NVIDIA's CEO recalls a pretty interesting moment with the launch of CUDA on GeForce GPUs, saying that it was a bet that could've cost Jensen his company.
NVIDIA's CEO Expresses His Gratitude To GeForce Being the Driving Force Behind CUDA
It's actually astonishing to see how vital a resource CUDA has become for NVIDIA and its enterprise business, given that, according to Jensen, a framework laid down in 2006 is now the company's biggest reason for dominating the AI race. However, according to Jensen Huang's appearance on the Lex Fridman podcast, CUDA was a major bet for NVIDIA at launch, driven by the goal of not being known as a 'GPU company' but as a complete computing platform provider. Jensen wanted to dominate every workload, rather than becoming a 'specialist' company.
The better computing company we become, the worse we became as a specialist. The more of a specialist, the less capacity we have to do overall computing.
The company has to find that really narrow path, step by step by step, to expand our aperture of computing but not give up on the most important specialization that we had.
- NVIDIA's CEO
Jensen talks about how the idea of CUDA, or rather programmable GPUs, surfaced, and how programmable pixel shaders, with the goal of making GPUs practical beyond 3D graphics workloads, helped make that happen. With pixel shaders, NVIDIA envisioned a world where programmability moved beyond the confines of general-purpose CPUs into a new medium. The introduction of pixel shaders was NVIDIA's entrance into the "world of computing", according to how Jensen puts it, but even after it, coding on the GPU wasn't as precise as what other means could achieve.
To sort that out, Jensen said that support for FP32 computation within programmable shaders was another massive breakthrough, allowing NVIDIA to break into a market where researchers and experts were considering GPUs for compute-intensive workloads.
It was the reason why all of the people who were working on stream processors and other types of dataflow processors discovered us.
Here's what's more interesting with CUDA, which is that after NVIDIA achieved programmability with GPUs, they had to pursue this innovation further, but back then, Team Green had a customer base that focused on rendering gaming titles, so there were 'zero' expectations of a return coming from making GPUs programmable through CUDA. Since Jensen & Co. knew that installing CUDA on GeForce GPUs immediately wouldn't yield any financial results, it was a costly bet for them, one that had signifcantly ramped up costs while gross margins shrank.
It cost the company enormous amounts of our profits and we couldn't afford it at the time. But we did it anyways because we wanted to be a computing company. We increased our cost by 50% and we were a 35% gross margin company. Our market cap went down to like one and a half billion dollars.
What's more interesting is that the CUDA bet took a whole decade to play out, and the patience of both Jensen and the development team in maintaining the software stack without seeing practical results is one of the reasons why CUDA has now evolved into the entity it is today.

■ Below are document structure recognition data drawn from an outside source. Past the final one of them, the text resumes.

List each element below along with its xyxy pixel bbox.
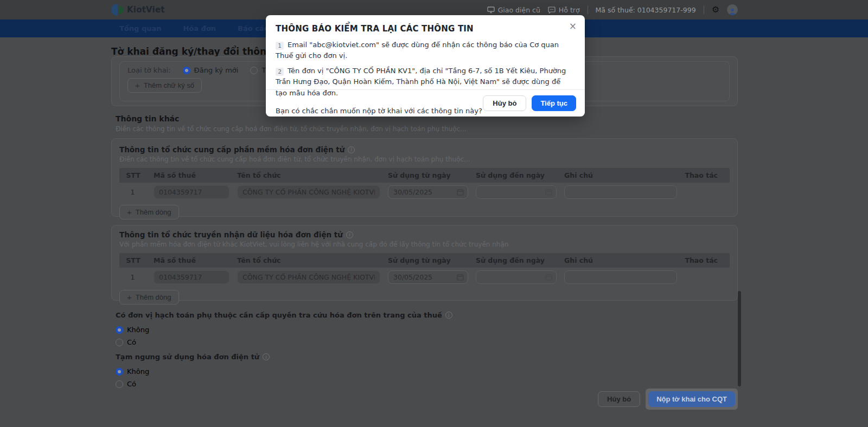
- support-link[interactable]: Hỗ trợ: [548, 6, 580, 14]
- from-date-input[interactable]: [388, 185, 468, 199]
- add-row-button[interactable]: + Thêm dòng: [119, 205, 179, 219]
- nav-item-tong-quan[interactable]: Tổng quan: [119, 24, 161, 33]
- cell-stt: 1: [119, 273, 154, 281]
- modal-continue-button[interactable]: Tiếp tục: [532, 95, 576, 111]
- other-info-subtitle: Điền các thông tin về tổ chức cung cấp h…: [116, 125, 734, 133]
- tax-code-input: [154, 185, 229, 199]
- chat-icon: [548, 7, 556, 14]
- old-ui-label: Giao diện cũ: [498, 6, 540, 14]
- calendar-icon[interactable]: [545, 274, 552, 281]
- radio-unselected-icon: [116, 339, 123, 346]
- transmission-section: Thông tin tổ chức truyền nhận dữ liệu hó…: [111, 225, 738, 301]
- transmission-table: STT Mã số thuế Tên tổ chức Sử dụng từ ng…: [119, 253, 730, 286]
- suspend-question-label: Tạm ngưng sử dụng hóa đơn điện tử: [116, 353, 259, 361]
- radio-selected-icon: [116, 368, 123, 376]
- tax-code-input: [154, 270, 229, 284]
- modal-title: THÔNG BÁO KIỂM TRA LẠI CÁC THÔNG TIN: [276, 24, 474, 34]
- kiotviet-logo: KiotViet: [111, 4, 165, 16]
- nav-item-hoa-don[interactable]: Hóa đơn: [183, 24, 216, 33]
- col-stt: STT: [119, 256, 154, 264]
- header-divider: [588, 5, 588, 14]
- header-divider: [704, 5, 704, 14]
- add-signature-button[interactable]: + Thêm chữ ký số: [127, 78, 202, 93]
- radio-option-label: Không: [127, 326, 149, 334]
- nav-item-bao-cao[interactable]: Báo cáo: [238, 24, 269, 33]
- to-date-input[interactable]: [476, 270, 557, 284]
- radio-selected-icon: [116, 326, 123, 334]
- page-cancel-button[interactable]: Hủy bỏ: [598, 391, 640, 407]
- col-to-date: Sử dụng đến ngày: [476, 256, 564, 264]
- note-input[interactable]: [564, 185, 677, 199]
- radio-option-label: Đăng ký mới: [194, 66, 239, 74]
- provider-table: STT Mã số thuế Tên tổ chức Sử dụng từ ng…: [119, 168, 730, 201]
- vertical-scrollbar[interactable]: [738, 291, 741, 386]
- close-icon[interactable]: ×: [569, 22, 577, 31]
- note-input[interactable]: [564, 270, 677, 284]
- org-name-input: [237, 270, 380, 284]
- radio-option-label: Có: [127, 338, 136, 346]
- info-icon: i: [346, 231, 353, 238]
- calendar-icon[interactable]: [545, 189, 552, 196]
- suspend-question: Tạm ngưng sử dụng hóa đơn điện tử i Khôn…: [116, 353, 270, 388]
- radio-unselected-icon: [116, 380, 123, 388]
- info-icon: i: [348, 146, 355, 153]
- add-row-button[interactable]: + Thêm dòng: [119, 290, 179, 305]
- transmission-subtitle: Với phần mềm hóa đơn điện tử khác KiotVi…: [119, 241, 730, 248]
- calendar-icon[interactable]: [457, 274, 464, 281]
- col-stt: STT: [119, 171, 154, 179]
- modal-cancel-button[interactable]: Hủy bỏ: [483, 95, 526, 111]
- plus-icon: +: [135, 81, 140, 89]
- plus-icon: +: [127, 293, 132, 301]
- confirmation-modal: THÔNG BÁO KIỂM TRA LẠI CÁC THÔNG TIN × 1…: [266, 15, 585, 117]
- radio-dependent-khong[interactable]: Không: [116, 326, 452, 334]
- col-to-date: Sử dụng đến ngày: [476, 171, 564, 179]
- item-number-badge: 1: [276, 42, 284, 50]
- old-ui-link[interactable]: Giao diện cũ: [487, 6, 540, 14]
- radio-suspend-khong[interactable]: Không: [116, 367, 270, 376]
- provider-title: Thông tin tổ chức cung cấp phần mềm hóa …: [119, 145, 344, 154]
- to-date-input[interactable]: [476, 185, 557, 199]
- provider-section: Thông tin tổ chức cung cấp phần mềm hóa …: [111, 138, 738, 217]
- radio-dependent-co[interactable]: Có: [116, 338, 452, 346]
- cell-stt: 1: [119, 188, 154, 196]
- add-row-label: Thêm dòng: [136, 293, 171, 301]
- col-org-name: Tên tổ chức: [237, 171, 388, 179]
- col-actions: Thao tác: [685, 171, 730, 179]
- radio-selected-icon: [183, 67, 190, 74]
- plus-icon: +: [127, 208, 132, 216]
- table-row: 1: [119, 268, 730, 286]
- modal-item-1: 1Email "abc@kiotviet.com" sẽ được dùng đ…: [276, 40, 573, 61]
- page-actions: Hủy bỏ Nộp tờ khai cho CQT: [111, 389, 738, 410]
- col-tax-code: Mã số thuế: [154, 256, 237, 264]
- radio-suspend-co[interactable]: Có: [116, 380, 270, 388]
- calendar-icon[interactable]: [457, 189, 464, 196]
- col-from-date: Sử dụng từ ngày: [388, 171, 476, 179]
- radio-option-label: Có: [127, 380, 136, 388]
- radio-unselected-icon: [250, 67, 258, 74]
- declaration-type-label: Loại tờ khai:: [127, 66, 171, 74]
- info-icon: i: [445, 312, 452, 319]
- col-note: Ghi chú: [564, 256, 685, 264]
- item-number-badge: 2: [276, 68, 284, 76]
- table-header-row: STT Mã số thuế Tên tổ chức Sử dụng từ ng…: [119, 168, 730, 183]
- brand-name: KiotViet: [127, 5, 165, 15]
- col-actions: Thao tác: [685, 256, 730, 264]
- avatar[interactable]: [727, 4, 738, 15]
- radio-option-label: Không: [127, 367, 149, 376]
- col-org-name: Tên tổ chức: [237, 256, 388, 264]
- add-signature-label: Thêm chữ ký số: [144, 81, 194, 89]
- submit-declaration-button[interactable]: Nộp tờ khai cho CQT: [648, 391, 735, 407]
- monitor-icon: [487, 7, 495, 14]
- col-from-date: Sử dụng từ ngày: [388, 256, 476, 264]
- col-tax-code: Mã số thuế: [154, 171, 237, 179]
- add-row-label: Thêm dòng: [136, 208, 171, 216]
- from-date-input[interactable]: [388, 270, 468, 284]
- radio-dang-ky-moi[interactable]: Đăng ký mới: [183, 66, 239, 74]
- modal-item-text: Email "abc@kiotviet.com" sẽ được dùng để…: [276, 41, 559, 60]
- org-name-input: [237, 185, 380, 199]
- gear-icon[interactable]: ⚙: [712, 5, 719, 14]
- transmission-title: Thông tin tổ chức truyền nhận dữ liệu hó…: [119, 230, 343, 239]
- info-icon: i: [263, 353, 270, 360]
- provider-subtitle: Điền các thông tin về tổ chức cung cấp h…: [119, 156, 730, 163]
- table-row: 1: [119, 183, 730, 201]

Jensen is still grateful to GeForce for being the driving force behind CUDA and its software ecosystem.
You could imagine that someday this would go into workstations and it would go into supercomputers and in those segments maybe we can capture more margin. So you could reason your way into being able to afford this.
I always say that NVIDIA is the house that GeForce built — because it was GeForce that took CUDA out to everybody.